▶

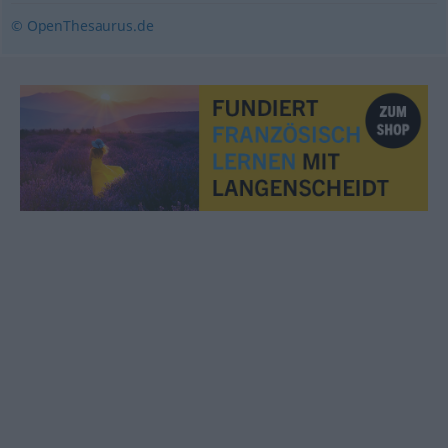
© OpenThesaurus.de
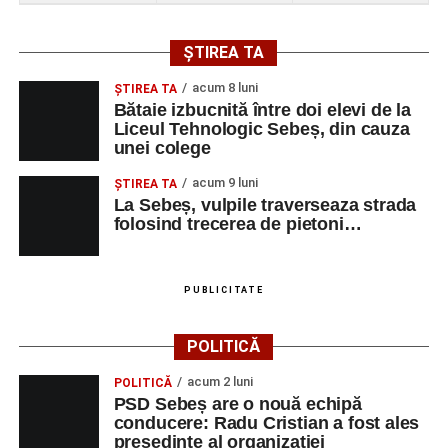
ȘTIREA TA
acum 8 luni
ŞTIREA TA
Bătaie izbucnită între doi elevi de la
Liceul Tehnologic Sebeș, din cauza
unei colege
acum 9 luni
ŞTIREA TA
La Sebeș, vulpile traverseaza strada
folosind trecerea de pietoni…
PUBLICITATE
POLITICĂ
acum 2 luni
POLITICĂ
PSD Sebeș are o nouă echipă
conducere: Radu Cristian a fost ales
președinte al organizației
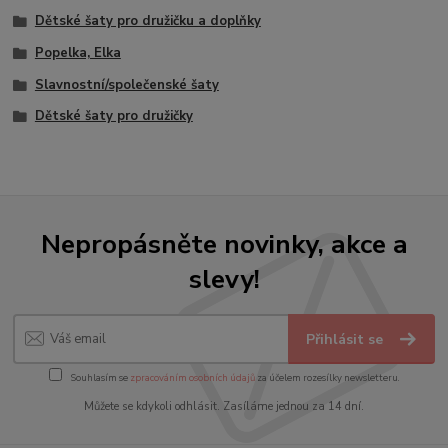
Dětské šaty pro družičku a doplňky
Popelka, Elka
Slavnostní/společenské šaty
Dětské šaty pro družičky
Nepropásněte novinky, akce a
slevy!
Přihlásit se
Souhlasím se
zpracováním osobních údajů
za účelem rozesílky newsletteru.
Můžete se kdykoli odhlásit. Zasíláme jednou za 14 dní.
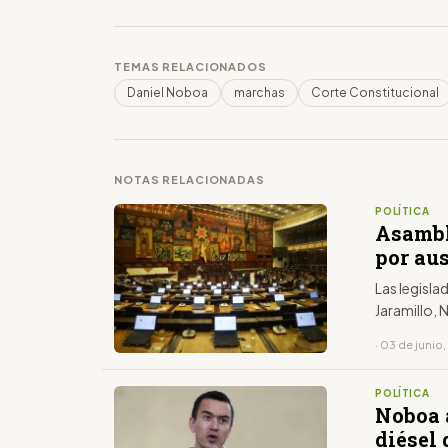
TEMAS RELACIONADOS
Daniel Noboa
marchas
Corte Constitucional
NOTAS RELACIONADAS
POLÍTICA
Asambl
por aus
Las legisl
Jaramillo, 
· 03 de junio
POLÍTICA
Noboa 
diésel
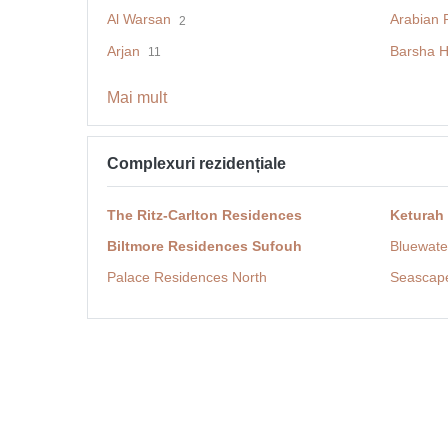
Al Warsan
Arabian 
2
Arjan
Barsha H
11
Mai mult
Complexuri rezidențiale
The Ritz-Carlton Residences
Keturah
Biltmore Residences Sufouh
Bluewate
Palace Residences North
Seascap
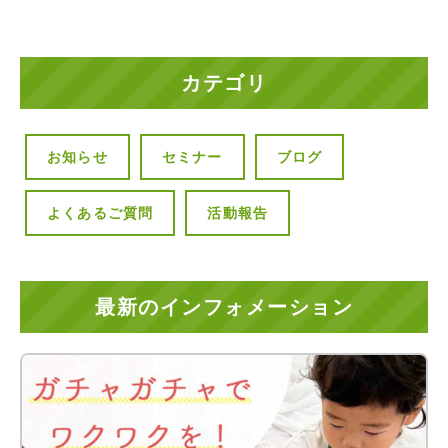
カテゴリ
お知らせ
セミナー
ブログ
よくあるご質問
活動報告
最新のインフォメーション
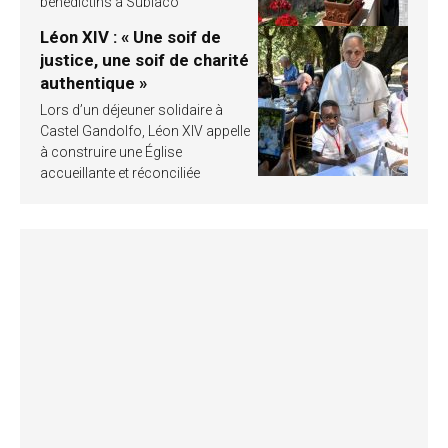
bénédictins à Subiaco
Léon XIV : « Une soif de
justice, une soif de charité
authentique »
Lors d’un déjeuner solidaire à
Castel Gandolfo, Léon XIV appelle
à construire une Église
accueillante et réconciliée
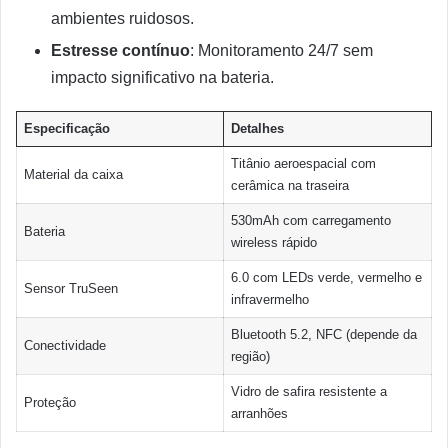
ambientes ruidosos.
Estresse contínuo
: Monitoramento 24/7 sem
impacto significativo na bateria.
Especificação
Detalhes
Titânio aeroespacial com
Material da caixa
cerâmica na traseira
530mAh com carregamento
Bateria
wireless rápido
6.0 com LEDs verde, vermelho e
Sensor TruSeen
infravermelho
Bluetooth 5.2, NFC (depende da
Conectividade
região)
Vidro de safira resistente a
Proteção
arranhões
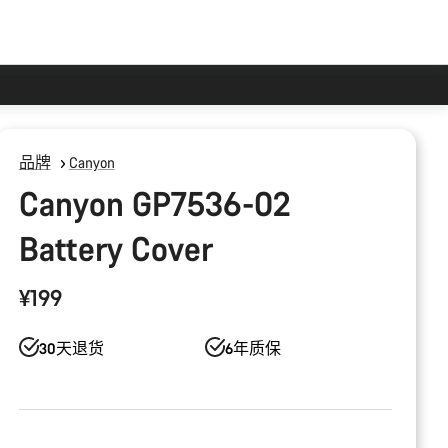
品牌
Canyon
Canyon GP7536-02
Battery Cover
¥199
30天退货
6年质保
产
品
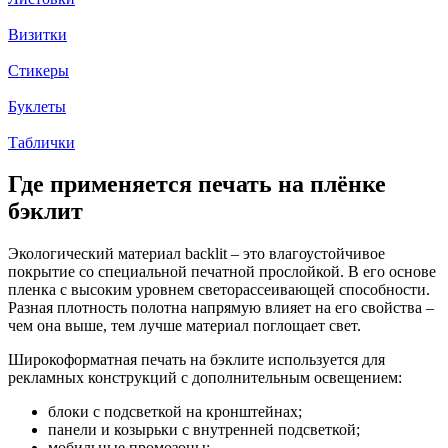
Визитки
Стикеры
Буклеты
Таблички
Где применяется печать на плёнке
бэклит
Экологический материал backlit – это влагоустойчивое
покрытие со специальной печатной прослойкой. В его основе
пленка с высоким уровнем светорассеивающей способности.
Разная плотность полотна напрямую влияет на его свойства –
чем она выше, тем лучше материал поглощает свет.
Широкоформатная печать на бэклите используется для
рекламных конструкций с дополнительным освещением:
блоки с подсветкой на кронштейнах;
панели и козырьки с внутренней подсветкой;
мобильные промозоны;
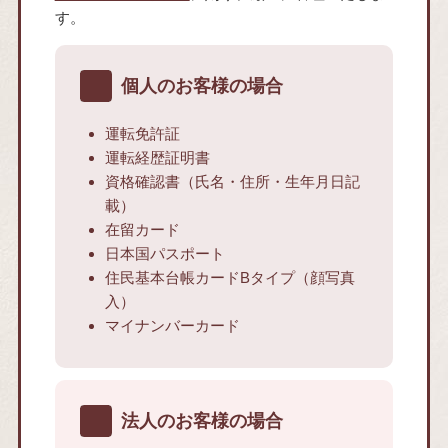
す。
個人のお客様の場合
運転免許証
運転経歴証明書
資格確認書（氏名・住所・生年月日記
載）
在留カード
日本国パスポート
住民基本台帳カードBタイプ（顔写真
入）
マイナンバーカード
法人のお客様の場合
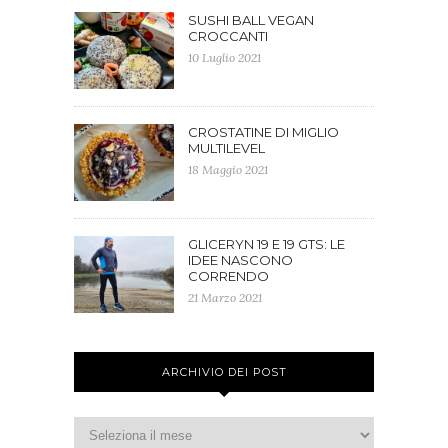
SUSHI BALL VEGAN
CROCCANTI
10 Luglio 2021
CROSTATINE DI MIGLIO
MULTILEVEL
18 Maggio 2021
GLICERYN 19 E 19 GTS: LE
IDEE NASCONO
CORRENDO
21 Marzo 2021
ARCHIVIO DEI POST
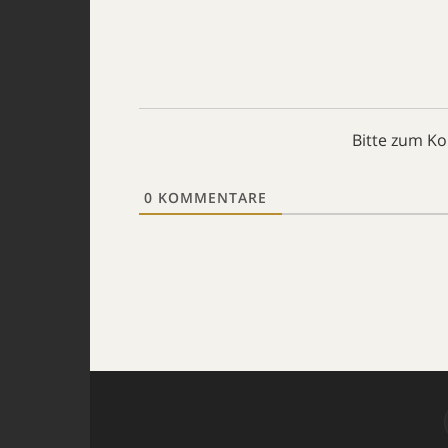
Bitte zum K
0
KOMMENTARE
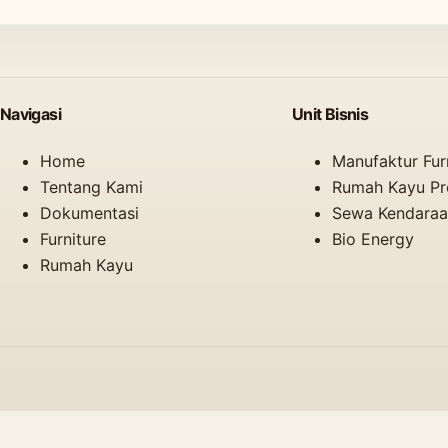
Navigasi
Unit Bisnis
Home
Manufaktur Fur
Tentang Kami
Rumah Kayu Pre
Dokumentasi
Sewa Kendara
Furniture
Bio Energy
Rumah Kayu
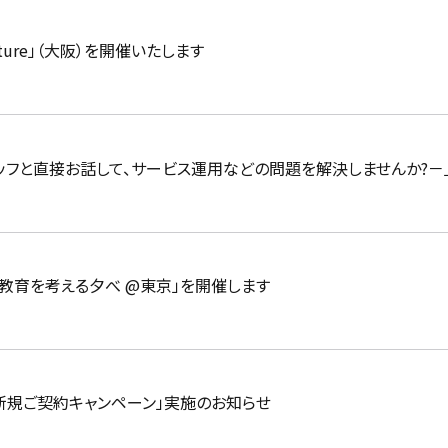
nture」（大阪）を開催いたします
スタッフと直接お話して、サービス運用などの問題を解決しませんか?－
グ教育を考える夕べ @東京」を開催します
 新規ご契約キャンペーン」実施のお知らせ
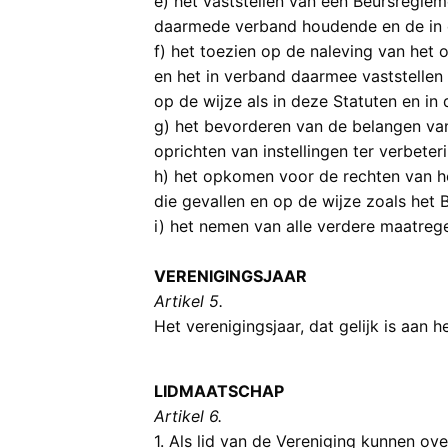
e) het vaststellen van een Beursregle
daarmede verband houdende en de in 
f) het toezien op de naleving van het 
en het in verband daarmee vaststellen
op de wijze als in deze Statuten en i
g) het bevorderen van de belangen van
oprichten van instellingen ter verbeteri
h) het opkomen voor de rechten van ho
die gevallen en op de wijze zoals het 
i) het nemen van alle verdere maatregel
VERENIGINGSJAAR
Artikel 5.
Het verenigingsjaar, dat gelijk is aan
LIDMAATSCHAP
Artikel 6.
1. Als lid van de Vereniging kunnen ov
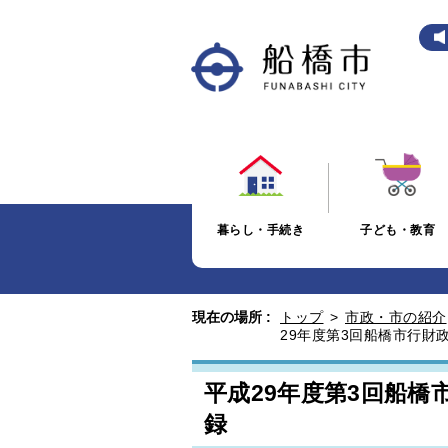
暮らし・手続き
子ども・教育
現在の場所 :
トップ
>
市政・市の紹介
29年度第3回船橋市行財
平成29年度第3回船
録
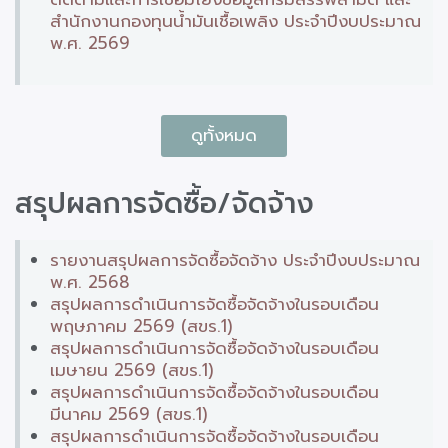
สำนักงานกองทุนน้ำมันเชื้อเพลิง ประจำปีงบประมาณ
พ.ศ. 2569
ดูทั้งหมด
สรุปผลการจัดซื้อ/จัดจ้าง
รายงานสรุปผลการจัดซื้อจัดจ้าง ประจำปีงบประมาณ
พ.ศ. 2568
สรุปผลการดำเนินการจัดซื้อจัดจ้างในรอบเดือน
พฤษภาคม 2569 (สขร.1)
สรุปผลการดำเนินการจัดซื้อจัดจ้างในรอบเดือน
เมษายน 2569 (สขร.1)
สรุปผลการดำเนินการจัดซื้อจัดจ้างในรอบเดือน
มีนาคม 2569 (สขร.1)
สรุปผลการดำเนินการจัดซื้อจัดจ้างในรอบเดือน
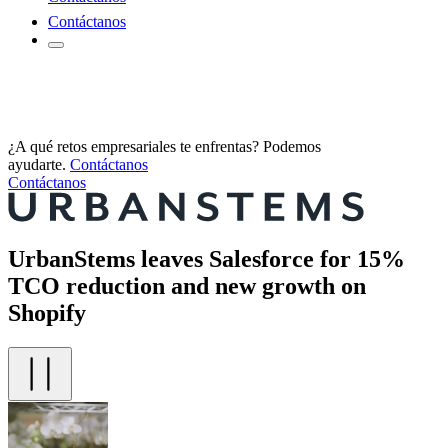
Contáctanos
¿A qué retos empresariales te enfrentas? Podemos
ayudarte.
Contáctanos
Contáctanos
UrbanStems leaves Salesforce for 15%
TCO reduction and new growth on
Shopify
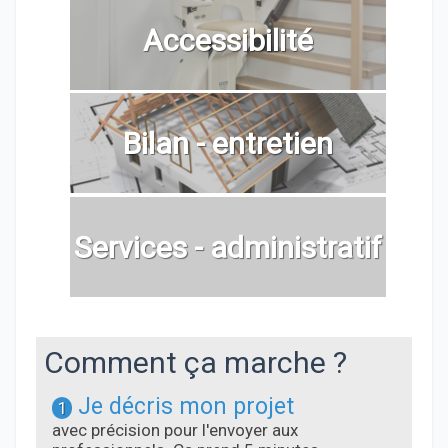
Accessibilité
Bilan - entretien
Services - administratif
Comment ça marche ?
Je décris mon projet
1
avec précision pour l'envoyer aux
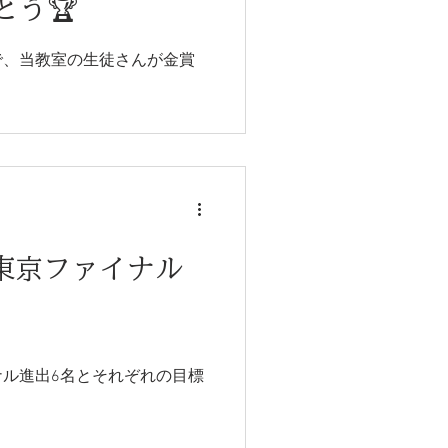
とう🏆
で、当教室の生徒さんが金賞
東京ファイナル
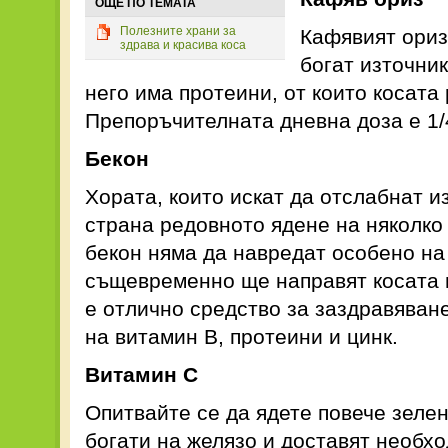
ОЩЕ ПО ТЕМАТА
Полезните храни за
Кафявият ориз
здрава и красива коса
богат източни
него има протеини, от които косата 
Препоръчителната дневна доза е 1/
Бекон
Хората, които искат да отслабнат из
страна редовното ядене на няколко
бекон няма да навредат особено на 
същевременно ще направят косата в
е отлично средство за заздравяване
на витамин В, протеини и цинк.
Витамин С
Опитвайте се да ядете повече зелен
богати на желязо и доставят необх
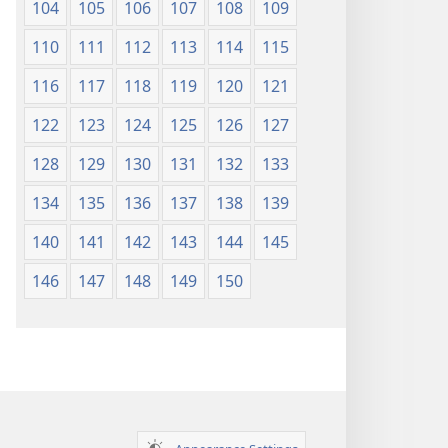
104
105
106
107
108
109
110
111
112
113
114
115
116
117
118
119
120
121
122
123
124
125
126
127
128
129
130
131
132
133
134
135
136
137
138
139
140
141
142
143
144
145
146
147
148
149
150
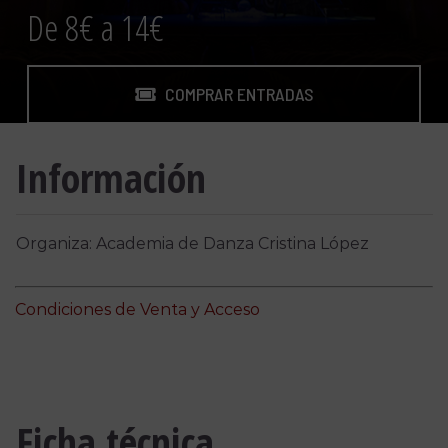
De 8€ a 14€
COMPRAR ENTRADAS
Información
Organiza: Academia de Danza Cristina López
Condiciones de Venta y Acceso
Ficha técnica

◀

▶ PROBLEM STATEMENT
Return every record exactly. Pictures stay out.

▶ TASK RESPONSE
© OpenThesaurus.de
ȘTIREA TA
acum 8 luni
ŞTIREA TA
Bătaie izbucnită între doi elevi de la
Liceul Tehnologic Sebeș, din cauza
unei colege
acum 9 luni
ŞTIREA TA
La Sebeș, vulpile traverseaza strada
folosind trecerea de pietoni…
PUBLICITATE
POLITICĂ
acum 2 luni
POLITICĂ
PSD Sebeș are o nouă echipă
conducere: Radu Cristian a fost ales
președinte al organizației
Dětské šaty pro družičku a doplňky
Popelka, Elka
Slavnostní/společenské šaty
Dětské šaty pro družičky
Nepropásněte novinky, akce a
slevy!
Přihlásit se
Souhlasím se
zpracováním osobních údajů
za účelem rozesílky newsletteru.
Můžete se kdykoli odhlásit. Zasíláme jednou za 14 dní.
TEMAS RELACIONADOS
Daniel Noboa
marchas
Corte Constitucional
NOTAS RELACIONADAS
POLÍTICA
Asambl
por aus
Las legisl
Jaramillo, 
· 03 de junio
POLÍTICA
Noboa 
diésel
Al Warsan
Arabian 
2
Arjan
Barsha H
11
Mai mult
Complexuri rezidențiale
The Ritz-Carlton Residences
Keturah
Biltmore Residences Sufouh
Bluewate
Palace Residences North
Seascap
カテゴリ
お知らせ
セミナー
ブログ
よくあるご質問
活動報告
最新のインフォメーション
bénédictins à Subiaco
Léon XIV : « Une soif de
justice, une soif de charité
authentique »
Lors d’un déjeuner solidaire à
Castel Gandolfo, Léon XIV appelle
à construire une Église
accueillante et réconciliée
ambientes ruidosos.
Estresse contínuo
: Monitoramento 24/7 sem
impacto significativo na bateria.
Especificação
Detalhes
Titânio aeroespacial com
Material da caixa
cerâmica na traseira
530mAh com carregamento
Bateria
wireless rápido
6.0 com LEDs verde, vermelho e
Sensor TruSeen
infravermelho
Bluetooth 5.2, NFC (depende da
Conectividade
região)
Vidro de safira resistente a
Proteção
arranhões
品牌
Canyon
Canyon GP7536-02
Battery Cover
¥199
30天退货
6年质保
产
品
Визитки
Стикеры
Буклеты
Таблички
Где применяется печать на плёнке
бэклит
Экологический материал backlit – это влагоустойчивое
покрытие со специальной печатной прослойкой. В его основе
пленка с высоким уровнем светорассеивающей способности.
Разная плотность полотна напрямую влияет на его свойства –
чем она выше, тем лучше материал поглощает свет.
Широкоформатная печать на бэклите используется для
рекламных конструкций с дополнительным освещением:
блоки с подсветкой на кронштейнах;
панели и козырьки с внутренней подсветкой;
мобильные промозоны;
す。
個人のお客様の場合
運転免許証
運転経歴証明書
資格確認書（氏名・住所・生年月日記
載）
在留カード
日本国パスポート
住民基本台帳カードBタイプ（顔写真
入）
マイナンバーカード
法人のお客様の場合
SUSHI BALL VEGAN
CROCCANTI
10 Luglio 2021
CROSTATINE DI MIGLIO
MULTILEVEL
18 Maggio 2021
GLICERYN 19 E 19 GTS: LE
IDEE NASCONO
CORRENDO
21 Marzo 2021
ARCHIVIO DEI POST
Bitte zum K
0
KOMMENTARE
Navigasi
Unit Bisnis
Home
Manufaktur Fur
Tentang Kami
Rumah Kayu Pre
Dokumentasi
Sewa Kendara
Furniture
Bio Energy
Rumah Kayu
nture」（大阪）を開催いたします
スタッフと直接お話して、サービス運用などの問題を解決しませんか?－
グ教育を考える夕べ @東京」を開催します
 新規ご契約キャンペーン」実施のお知らせ
e) het vaststellen van een Beursregle
daarmede verband houdende en de in 
f) het toezien op de naleving van het 
en het in verband daarmee vaststellen
op de wijze als in deze Statuten en i
g) het bevorderen van de belangen van
oprichten van instellingen ter verbeteri
h) het opkomen voor de rechten van ho
die gevallen en op de wijze zoals het 
i) het nemen van alle verdere maatregel
VERENIGINGSJAAR
Artikel 5.
Het verenigingsjaar, dat gelijk is aan
LIDMAATSCHAP
Artikel 6.
1. Als lid van de Vereniging kunnen ov
暮らし・手続き
子ども・教育
現在の場所 :
トップ
>
市政・市の紹介
29年度第3回船橋市行財
平成29年度第3回船
録
สำนักงานกองทุนน้ำมันเชื้อเพลิง ประจำปีงบประมาณ
พ.ศ. 2569
ดูทั้งหมด
สรุปผลการจัดซื้อ/จัดจ้าง
รายงานสรุปผลการจัดซื้อจัดจ้าง ประจำปีงบประมาณ
พ.ศ. 2568
สรุปผลการดำเนินการจัดซื้อจัดจ้างในรอบเดือน
พฤษภาคม 2569 (สขร.1)
สรุปผลการดำเนินการจัดซื้อจัดจ้างในรอบเดือน
เมษายน 2569 (สขร.1)
สรุปผลการดำเนินการจัดซื้อจัดจ้างในรอบเดือน
มีนาคม 2569 (สขร.1)
สรุปผลการดำเนินการจัดซื้อจัดจ้างในรอบเดือน
Contáctanos
¿A qué retos empresariales te enfrentas? Podemos
ayudarte.
Contáctanos
Contáctanos
UrbanStems leaves Salesforce for 15%
TCO reduction and new growth on
Shopify
Accessibilité
Bilan - entretien
Services - administratif
Comment ça marche ?
Je décris mon projet
1
avec précision pour l'envoyer aux
とう🏆
で、当教室の生徒さんが金賞
東京ファイナル
ОЩЕ ПО ТЕМАТА
Полезните храни за
Кафявият ориз
здрава и красива коса
богат източни
него има протеини, от които косата 
Препоръчителната дневна доза е 1/
Бекон
Хората, които искат да отслабнат из
страна редовното ядене на няколко
бекон няма да навредат особено на 
същевременно ще направят косата в
е отлично средство за заздравяване
на витамин В, протеини и цинк.
Витамин С
Опитвайте се да ядете повече зелен
богати на желязо и доставят необх
104
105
106
107
108
109
110
111
112
113
114
115
116
117
118
119
120
121
122
123
124
125
126
127
128
129
130
131
132
133
134
135
136
137
138
139
140
141
142
143
144
145
146
147
148
149
150
De 8€ a 14€
COMPRAR ENTRADAS
Información
Organiza: Academia de Danza Cristina López
Condiciones de Venta y Acceso
Ficha técnica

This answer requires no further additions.